Now, there are some authors who did nothing but use real people for inspiration. Looking at you, Ian Fleming, who stole his most famous character's name from an ornithology book and based all his female leads on this one girl he had a ding-dong with back in the day. There needs to be a line drawn between randomly plucking events and names without consideration. But it is also true that authors draw on real-life events to put in bits of their story. Sometimes events that seem wildly improbable are actually traceable back to very real events. Agatha Christie notably drew on two real-life tragedies as the basis for two of her mysteries: it's commonly accepted that the character Marina Gregg in The Mirror Crack'd from Side to Side is at least inspired by actress Gene Tierney, who suffered greatly in her personal life, while her long-running play The Mousetrap was explicitly inspired on the O'Neill case, a horrifying example of domestic abuse. And lest we forget the creators of K9 from Doctor Who, with one of the writers of his debut story inspired by the recent loss of his dog in a road accident.

This is absolutely not intended as a justification for using real-life incidents in this way. I wouldn't advise it, I wouldn't want to do it myself except in a very broad way or if I was referencing them within the context of a real world/real world-adjacent setting. And even then, you wouldn't be exactly paralleling something. Juliet McKenna's Green Man's Quarry highlights some real social and judicial issues without making direct references, and Xiran Jay Zhao's Iron Widow is more inspired by the life of female emperor We Zetien than directly paralleling her life in a sci-fi setting.

All this comes back to that story I heard. As I heard it, I freely admit my author's brain went into action. I was playing the thing out as a scene in a book, whether from my perspective as onlooker or in the person of the patient or the nurse. It was a scene I had met multiple times in more melodramatic dressings, but this one was so raw and emotive that I might've found myself taking notes on it without thinking. I already was doing in taking mental notes. Sometimes I can find myself shocked at how much my brain takes things as 'copy'. Odd phrases, incidents, scenes, weather conditions, sequences of events. There are some events that are going to make an impression no matter what. The circumstances surrounding the deaths of my father, my grandparents, a dear friend in a local singing group. Or on a lighter note, meeting my cousin's young child, getting to have a good talk with relatives, making connections and friends that persisted, seeing a place for the very first time.

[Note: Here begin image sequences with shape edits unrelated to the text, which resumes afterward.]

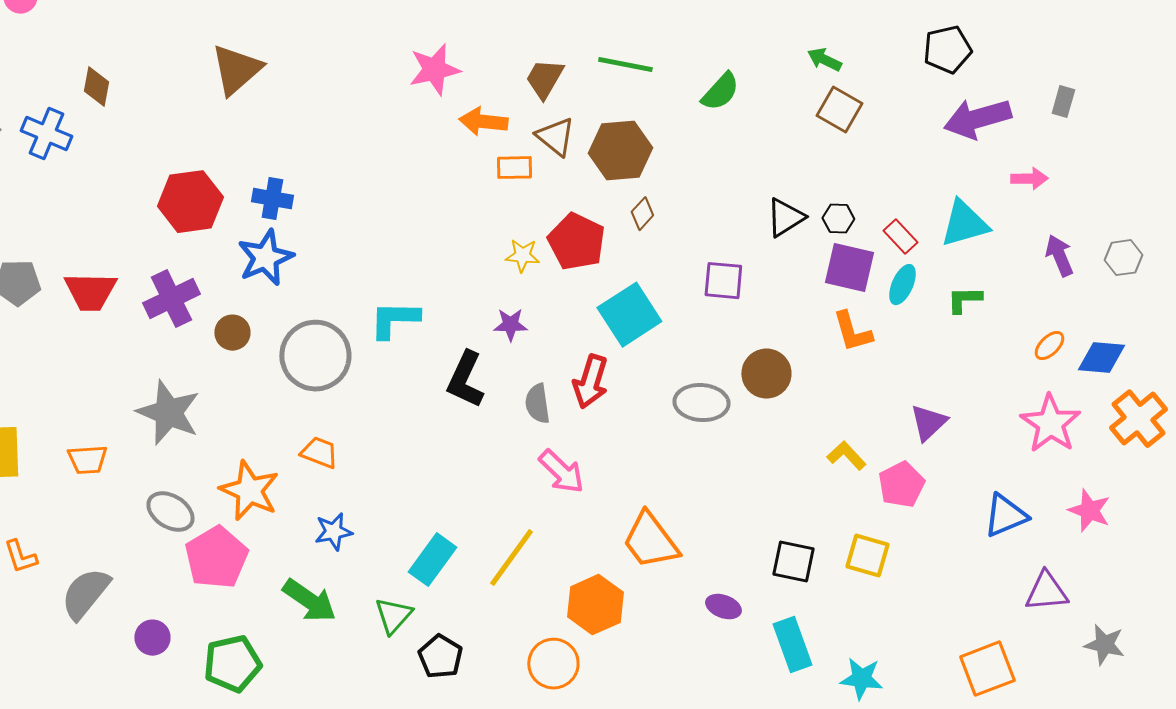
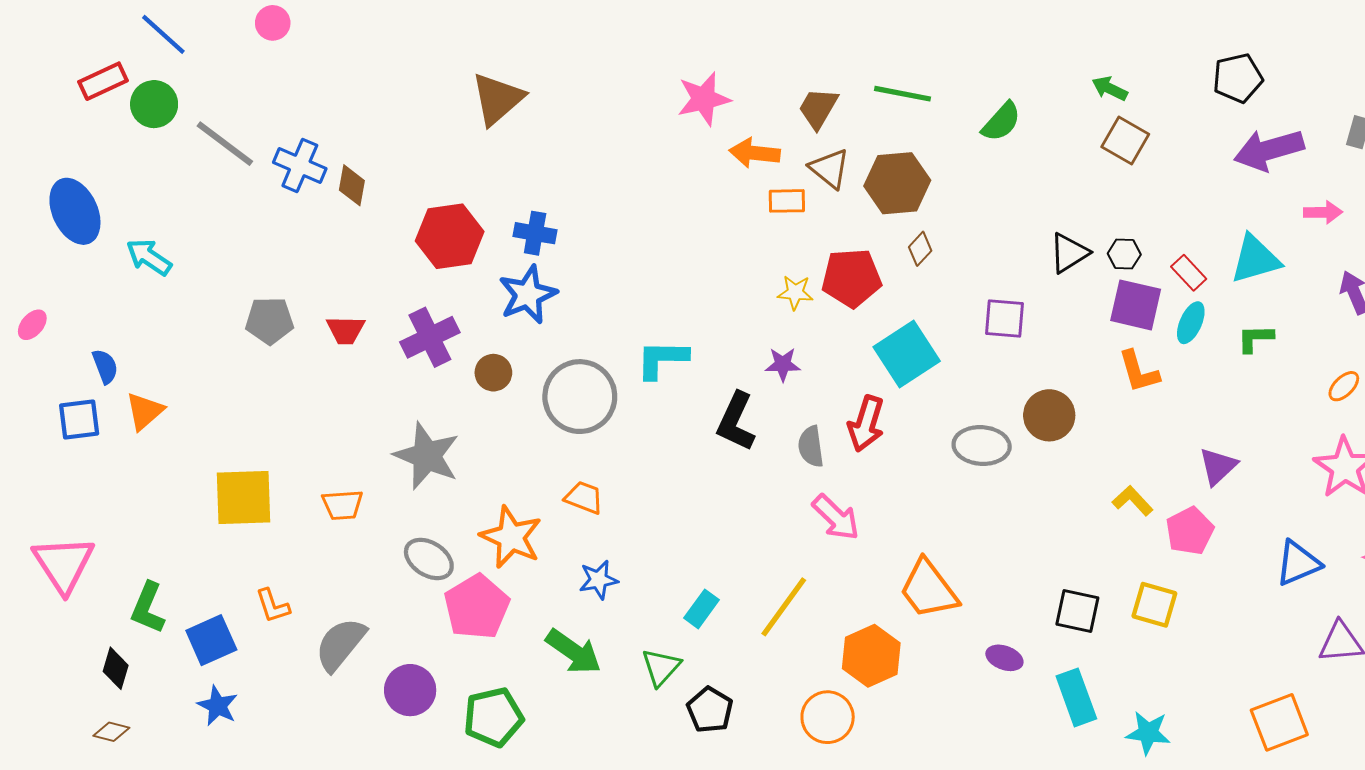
brown diamond: (96, 87) -> (352, 185), moved
red pentagon: (576, 242) -> (851, 278), turned -30
red trapezoid: (90, 292) -> (346, 330), size x0.7
cyan rectangle: (432, 560) -> (702, 609), size x0.7
purple circle: (152, 638) -> (410, 690), size x1.4

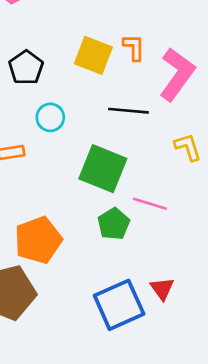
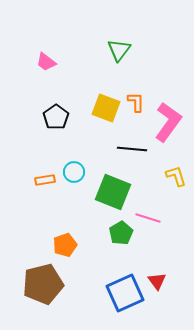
cyan circle: (50, 117) -> (74, 172), moved
orange pentagon: (38, 240) -> (65, 245), size x0.7

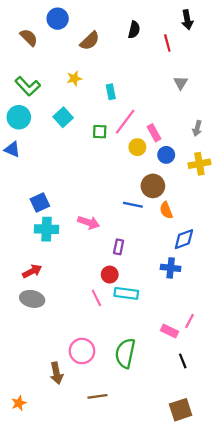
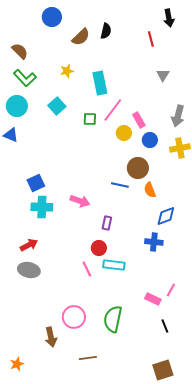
black semicircle: (134, 30) -> (106, 31), moved
brown semicircle: (29, 37) -> (20, 51), moved
cyan rectangle: (111, 92) -> (100, 83), size x1.6
gray arrow: (197, 128) -> (178, 116), size x1.5

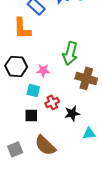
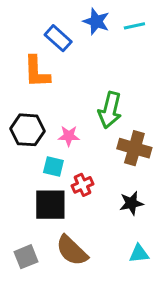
black star: (72, 113) -> (131, 203), moved
black square: (31, 115) -> (50, 205), size x1.6
cyan triangle: (89, 133) -> (139, 254), moved

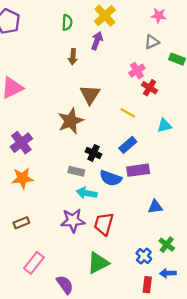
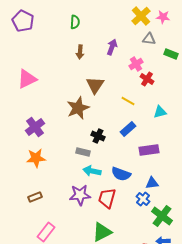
yellow cross: (105, 16) -> (141, 16), moved
pink star: (159, 16) -> (163, 17), moved
purple arrow: (97, 41) -> (112, 47), moved
gray triangle: (152, 42) -> (149, 39), turned 32
purple rectangle: (138, 170) -> (149, 150), moved
blue semicircle: (111, 178) -> (121, 174), moved
green cross: (167, 245) -> (162, 216), size x1.5
blue cross: (144, 256) -> (143, 199), moved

There are some ideas you can take from life. But there are others you shouldn't, or at least not without suitable obfuscation. Especially so in this age of intolerance, defamation, legal actions, and extremism where people are more likely to take the violent route, be that abuse, legal destruction, or actual physical harm. And when you think about it, that self-imposed or societal restriction can in itself be inspiration for stories and characters.

So, a final question for you if you've reached this far. If you could, would you turn something from your life into a story scene? And what changes would you consciously or unconsciously make?